Provided records:
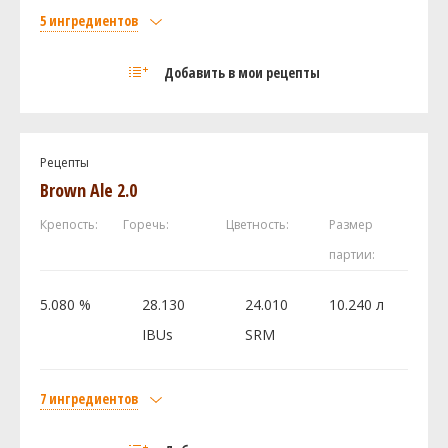
Дрожжи
5 ингредиентов
US-05
1 шт
Солод
Добавить в мои рецепты
Pale Ale Weyermann
2 кг
Посмотреть рецепт полностью
H&B - Organic Flaked Barley
0.65 кг
Organic Roasted Barley Briess
0.35 кг
Рецепты
Castle Malting - Chocolate 900
0.1 кг
Brown Ale 2.0
Хмель
Крепость:
Горечь:
Цветность:
Размер
Ист Кент Голдингc (East Kent Golding)
40 г
партии:
Посмотреть рецепт полностью
5.080 %
28.130
24.010
10.240 л
IBUs
SRM
7 ингредиентов
Солод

Work instructions:
Once the pictures are set aside, reproduce the records in full and exactly.

Your solution:
Дрожжи
5 ингредиентов
US-05
1 шт
Солод
Добавить в мои рецепты
Pale Ale Weyermann
2 кг
Посмотреть рецепт полностью
H&B - Organic Flaked Barley
0.65 кг
Organic Roasted Barley Briess
0.35 кг
Рецепты
Castle Malting - Chocolate 900
0.1 кг
Brown Ale 2.0
Хмель
Крепость:
Горечь:
Цветность:
Размер
Ист Кент Голдингc (East Kent Golding)
40 г
партии:
Посмотреть рецепт полностью
5.080 %
28.130
24.010
10.240 л
IBUs
SRM
7 ингредиентов
Солод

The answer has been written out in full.